The BTO operates, in partnership with others, several schemes aimed at monitoring the numbers and demography of a range of widespread UK birds. A key aim of this monitoring is to investigate how and why bird populations change, and thus to make species conservation more effective and to contribute evidence that supports the conservation of wider biodiversity and the environment. All population changes are a consequence of underlying demographic factors, which are themselves determined largely by environmental conditions. Thus analyses of trends in numbers (from BBS, CES and other schemes) are complemented by the Ringing and Nest Record schemes which aim to monitor demographic patterns underlying population changes.

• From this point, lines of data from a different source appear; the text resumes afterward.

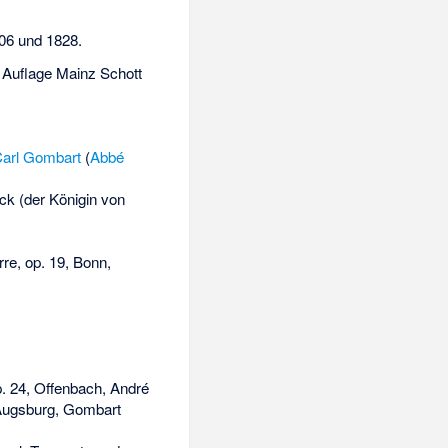
806 und 1828.
2. Auflage Mainz Schott
arl Gombart
(
Abbé
ck (der Königin von
re, op. 19, Bonn,
p. 24, Offenbach, André
, Augsburg, Gombart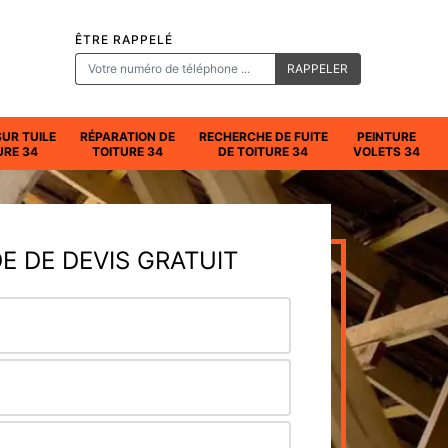
ÊTRE RAPPELÉ
SUR TUILE
RÉPARATION DE
RECHERCHE DE FUITE
PEINTURE
URE 34
TOITURE 34
DE TOITURE 34
VOLETS 34
 DE DEVIS GRATUIT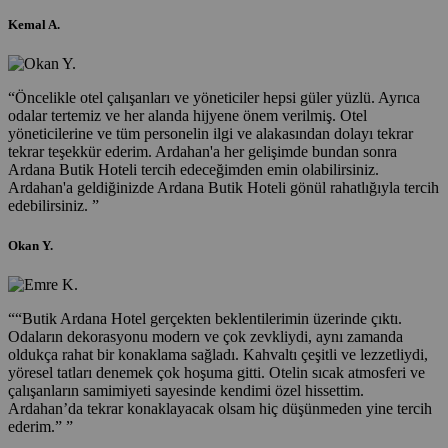
Kemal A.
“
Öncelikle otel çalışanları ve yöneticiler hepsi güler yüzlü. Ayrıca
odalar tertemiz ve her alanda hijyene önem verilmiş. Otel
yöneticilerine ve tüm personelin ilgi ve alakasından dolayı tekrar
tekrar teşekkür ederim. Ardahan'a her gelişimde bundan sonra
Ardana Butik Hoteli tercih edeceğimden emin olabilirsiniz.
Ardahan'a geldiğinizde Ardana Butik Hoteli gönül rahatlığıyla tercih
edebilirsiniz.
”
Okan Y.
“
“Butik Ardana Hotel gerçekten beklentilerimin üzerinde çıktı.
Odaların dekorasyonu modern ve çok zevkliydi, aynı zamanda
oldukça rahat bir konaklama sağladı. Kahvaltı çeşitli ve lezzetliydi,
yöresel tatları denemek çok hoşuma gitti. Otelin sıcak atmosferi ve
çalışanların samimiyeti sayesinde kendimi özel hissettim.
Ardahan’da tekrar konaklayacak olsam hiç düşünmeden yine tercih
ederim.”
”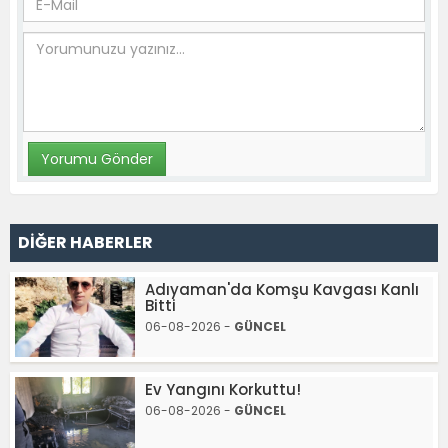
DİĞER HABERLER
Adıyaman'da Komşu Kavgası Kanlı
Bitti
06-08-2026 -
GÜNCEL
Ev Yangını Korkuttu!
06-08-2026 -
GÜNCEL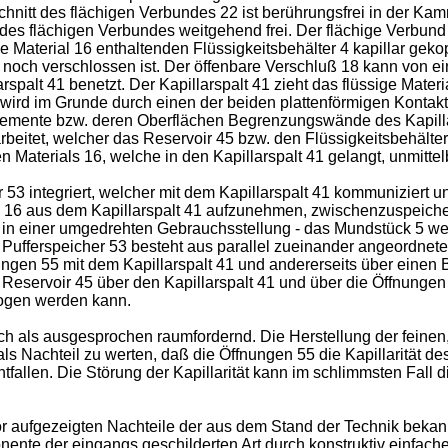
chnitt des flächigen Verbundes 22 ist berührungsfrei in der Ka
4 des flächigen Verbundes weitgehend frei. Der flächige Verbun
ge Material 16 enthaltenden Flüssigkeitsbehälter 4 kapillar gekop
 noch verschlossen ist. Der öffenbare Verschluß 18 kann von e
larspalt 41 benetzt. Der Kapillarspalt 41 zieht das flüssige Mate
 wird im Grunde durch einen der beiden plattenförmigen Kontakt
emente bzw. deren Oberflächen Begrenzungswände des Kapillars
rbeitet, welcher das Reservoir 45 bzw. den Flüssigkeitsbehälte
 Materials 16, welche in den Kapillarspalt 41 gelangt, unmittel
r 53 integriert, welcher mit dem Kapillarspalt 41 kommuniziert u
ial 16 aus dem Kapillarspalt 41 aufzunehmen, zwischenzuspeiche
n einer umgedrehten Gebrauchsstellung - das Mundstück 5 wei
er Pufferspeicher 53 besteht aus parallel zueinander angeordnete
ngen 55 mit dem Kapillarspalt 41 und andererseits über einen B
 Reservoir 45 über den Kapillarspalt 41 und über die Öffnungen
zogen werden kann.
ch als ausgesprochen raumfordernd. Die Herstellung der feinen,
als Nachteil zu werten, daß die Öffnungen 55 die Kapillarität de
tfallen. Die Störung der Kapillarität kann im schlimmsten Fall
or aufgezeigten Nachteile der aus dem Stand der Technik beka
ente der eingangs geschilderten Art durch konstruktiv einfach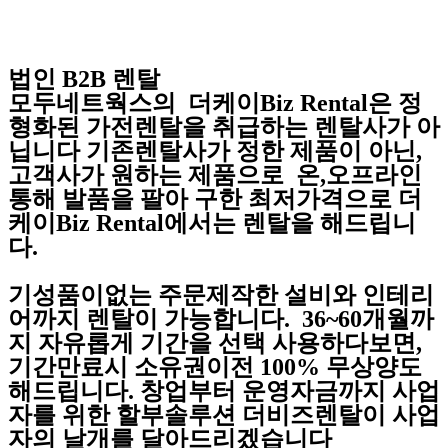
법인 B2B 렌탈
모두네트웍스의 더케이Biz Rental은 정
형화된 가전렌탈을 취급하는 렌탈사가 아
닙니다 기존렌탈사가 정한 제품이 아닌,
고객사가 원하는 제품으로 온,오프라인
통해 발품을 팔아 구한 최저가격으로 더
케이Biz Rental에서는 렌탈을 해드립니
다.
기성품이없는 주문제작한 설비와 인테리
어까지 렌탈이 가능합니다. 36~60개월까
지 자유롭게 기간을 선택 사용하다보면,
기간만료시 소유권이전 100% 무상양도
해드립니다. 창업부터 운영자금까지 사업
자를 위한 할부솔루션 더비즈렌탈이 사업
자의 날개를 달아드리겠습니다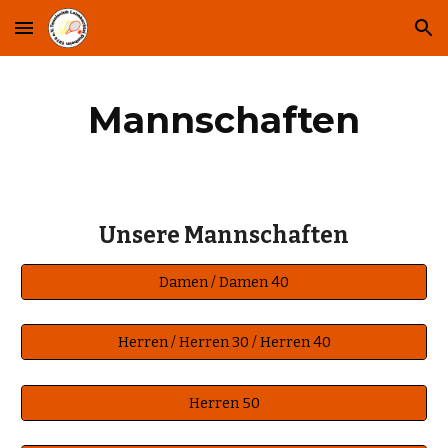
Skip to main content
Skip to navigation
Mannschaften
Unsere Mannschaften
Damen / Damen 40
Herren / Herren 30 / Herren 40
Herren 50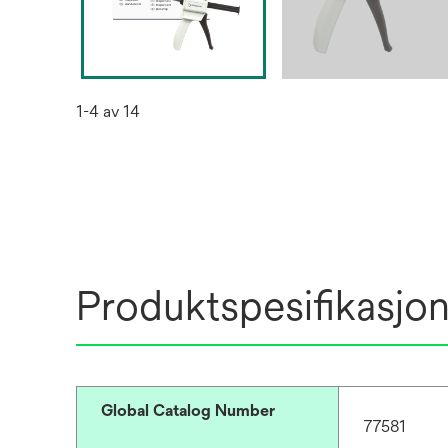
1-4 av 14
Produktspesifikasjo
Global Catalog Number
77581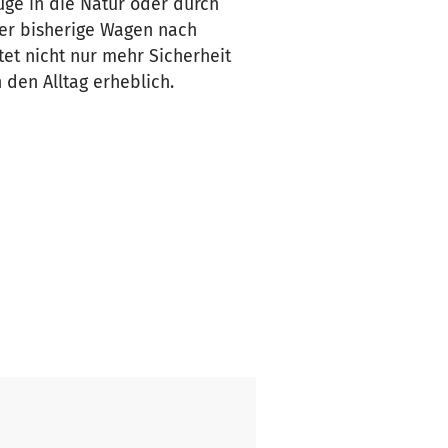
ge in die Natur oder durch
er bisherige Wagen nach
tet nicht nur mehr Sicherheit
 den Alltag erheblich.
men
– hilft uns, dieses wichtige
m Freien – sicher, bequem und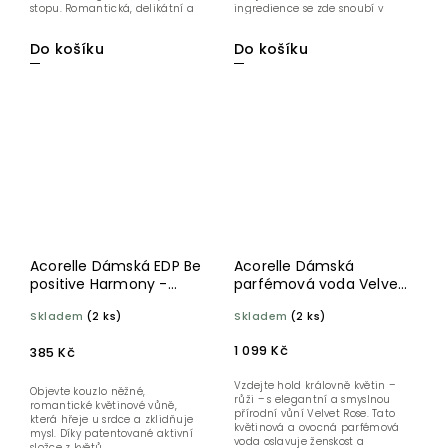
stopu. Romantická, delikátní a
ingredience se zde snoubí v
přitom...
dokonale...
Do košíku
Do košíku
Acorelle Dámská EDP Be
Acorelle Dámská
positive Harmony -
parfémová voda Velvet
Květy Třešně BIO 15 ml
rose 50 ml BIO
Skladem
(2 ks)
Skladem
(2 ks)
1 099 Kč
385 Kč
Vzdejte hold královně květin –
Objevte kouzlo něžné,
růži – s elegantní a smyslnou
romantické květinové vůně,
přírodní vůní Velvet Rose. Tato
která hřeje u srdce a zklidňuje
květinová a ovocná parfémová
mysl. Díky patentované aktivní
voda oslavuje ženskost a
složce z květů...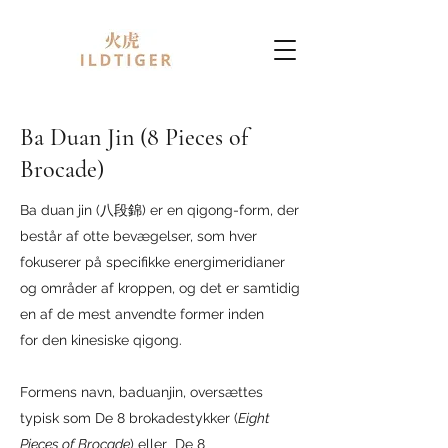
Ba Duan Jin (8 Pieces of
Brocade)
Ba duan jin (八段錦) er en qigong-form, der
består af otte bevægelser, som hver
fokuserer på specifikke energimeridianer
og områder af kroppen, og det er samtidig
en af de mest anvendte former inden
for den kinesiske qigong.
Formens navn, baduanjin, oversættes
typisk som De 8 brokadestykker (
Eight
Pieces of Brocade
) eller De 8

Populations may change because the number of individuals either entering the population (productivity) or leaving it (survival) changes. For an island such as Britain, immigration and emigration, which may also cause changes at more local scales, can be safely ignored (e.g. Robinson et al. 2012). To gain a full picture of how these processes operate, it is best to consider them simultaneously (along with the changes in numbers) in an integrated fashion and, ideally, incorporate them into a single statistical model (Besbeas et al. 2002, Buckland et al. 2004, Brooks et al. 2004). This is for a number of reasons. Firstly, it makes most efficient use of all the collected data and can help quantify processes for which the available data are sparse. Secondly, such factors might interact, through processes like density dependence, so to understand the consequences fully, they cannot be viewed in isolation. Thirdly, and perhaps most importantly, we do not have data on all the processes – for instance, the proportion of adults breeding or the number of nesting attempts made by individuals of multi-brooded species can be really hard to measure. By constructing an integrated model we can acknowledge this uncertainty and assess to what extent it affects our conclusions about the causes of population change.
Robinson et al. (2014) constructed integrated population models (IPMs) for 17 species of common birds. They did this using newly developed statistical techniques which, although they require a lot of computing power, enable one to combine data from different sources, by specifying a common underlying model – in our case of population change. Information on changes in numbers came from the CBC and BBS schemes, information on brood sizes (for some species) and nest success from the Nest Record Scheme and information on brood size (for some species) and survival of young and adult birds from the Ringing Scheme, with the number of individuals ringed and subsequently found dead (mostly by members of the public) enumerated for each year.
The population size in any given year (Nt+1) depends on the population size in the previous year (Nt) as follows:
Nt+1 = 0.5Nt ρt (Bt φegg,t φyng,t φfy,t) + Nt φad,t
where B represents the mean brood size, φegg and φyng survival of the nest at the egg and chick stages, φfy survival during the first year following hatching (which for some species we can separate into the post-fledging and first-winter periods) and φad adult survival, all in year t (Robinson et al. 2014). The final parameter, ρ, represents the unmeasured demographic rates, i.e. the number of adults actually breeding, the number of nesting attempts made (particularly in multi-brooded species) and (for some species) survival during the post-fledging period. We employed a Bayesian state-space approach (Brooks et al. 2004), generating five sets of 200,000 samples (of which we discarded the first 100,000 as ‘burn-in’ and kept every 50th to minimise autocorrelation) using uninformative priors and the MCMC sampling algorithm in JAGS (Plummer 2003). For further details see Robinson et al. (2014).